Dir/scr: Anthony Chen. Singapore. 2026. 157mins
Singaporean writer-director Anthony Chen rounds off an unofficial ‘Growing Up’ trilogy in his Berlinale Competition title We Are All Strangers. As well as connecting thematically with his 2013 debut Ilo Ilo and 2019’s Wet Season, We Are All Strangers is a densely patterned family story and a socioeconomic state-of-the-nation portrait of Singapore today.
Fine performances and sharply structured accessibility
This involving, if slightly over-extended, drama isn’t afraid to tug the heartstrings or to hit certain notes that you can see coming miles ahead. But it is an intelligent film in a mode of Asian domestic drama thematically adjacent to such auteurs as Hirokazu Kore-eda and Edward Yang. Like its predecessors, the film should enjoy a healthy festival run, and fine performances and sharply structured accessibility could attract appeal in art-house niches beyond the Asian mainstream.
Focusing on a quartet of characters who find themselves coming into tight and uneasy proximity, the film begins with noodle chef Boon Kiat (Andi Lim) frying up the dish of the day in the bar he runs. Widowed and hard-working, Boon Kiat lives with his 21-year-old son Junyang (Koh Jia Ler), a dedicated slacker reluctant to think about what he will do after his mandatory army service. Junyang has his eye on some vague internet-derived dream of la dolce vita – unlike girlfriend Lydia (Regene Lim), a serious-minded secondary school student and promising pianist. But after the young couple’s tryst at a luxury hotel – depicted in a manic Instagram-style montage – she becomes pregnant, and her stern middle-class mother insists that Boon Kiat stump up for a wedding celebration.

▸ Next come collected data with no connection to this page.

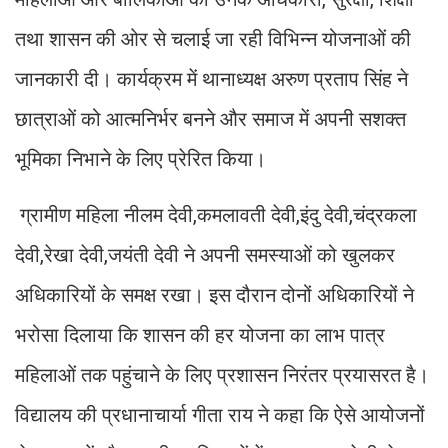
तथा शासन की ओर से चलाई जा रही विभिन्न योजनाओं की
जानकारी दी। कार्यक्रम में थानाध्यक्ष अरुण प्रताप सिंह ने
छात्राओं को आत्मनिर्भर बनने और समाज में अपनी सशक्त
भूमिका निभाने के लिए प्रेरित किया।
ग्रामीण महिला नीलम देवी,कमलावती देवी,इंदु देवी,चंद्रकला
देवी,रेखा देवी,जयंती देवी ने अपनी समस्याओं को खुलकर
अधिकारियों के समक्ष रखा। इस दौरान दोनों अधिकारियों ने
भरोसा दिलाया कि शासन की हर योजना का लाभ पात्र
महिलाओं तक पहुंचाने के लिए प्रशासन निरंतर प्रयासरत है।
विद्यालय की प्रधानाचार्या गीता राय ने कहा कि ऐसे आयोजनों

Lydia’s academic and musical future now on hold, the young couple move into Boon Kiat’s spartan apartment. So does Bee Hwa (Yeo Yann Yann), a drinks waitress in Boon Kiat’s café. She initially seems a cynical, seen-it-all type, but Boon Kiat begins a shy courtship of her, and the two marry. Now there are four in Boon Kiat’s apartment, with the baby soon making five. Junyang needs to find work, but a seemingly surefire real estate gig and increasingly farcical livestreaming venture both have dire results.
The troubles pile up, both because of the boy’s fecklessness and because of social change. On one hand, there is what the film presents as the baleful influence of the internet and pop culture. On the other hand, there is Singapore itself, enjoying an economic boom 60 years after independence – but also shown as keeping the hard-pressed working class in its place and foreigners like Malaysian immigrant Bee Hwa at the margins.

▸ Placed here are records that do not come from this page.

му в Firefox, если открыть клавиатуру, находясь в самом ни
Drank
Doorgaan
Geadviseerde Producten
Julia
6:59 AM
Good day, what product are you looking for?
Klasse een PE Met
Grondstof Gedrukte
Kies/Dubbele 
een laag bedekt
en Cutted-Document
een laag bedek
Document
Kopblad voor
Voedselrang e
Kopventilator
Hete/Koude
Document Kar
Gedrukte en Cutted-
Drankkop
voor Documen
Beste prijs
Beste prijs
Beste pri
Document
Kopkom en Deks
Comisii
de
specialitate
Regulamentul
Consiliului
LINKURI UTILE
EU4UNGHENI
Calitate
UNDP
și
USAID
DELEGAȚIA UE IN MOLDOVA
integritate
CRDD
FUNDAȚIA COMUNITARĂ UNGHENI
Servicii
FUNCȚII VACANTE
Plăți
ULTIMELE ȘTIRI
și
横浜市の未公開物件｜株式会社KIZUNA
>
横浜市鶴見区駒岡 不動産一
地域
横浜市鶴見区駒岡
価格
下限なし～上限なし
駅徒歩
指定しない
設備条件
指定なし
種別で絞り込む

Chen adroitly skips between character strands, pursuing a narrative logic that seems inexorable rather than merely predictable, as the family’s woes pile up with tragic momentum. A cyclical dimension comes into play, not least through the casting once again of Koh, who made his debut aged 11 in Chen’s autobiographically inspired Ilo Ilo, then returned in Wet Season. Also back, in her third Chen feature, is Yeo Yann Yann, who played Koh’s mother in Ilo Ilo, and here plays stepmother to a manchild desperately trying to dodge adulthood.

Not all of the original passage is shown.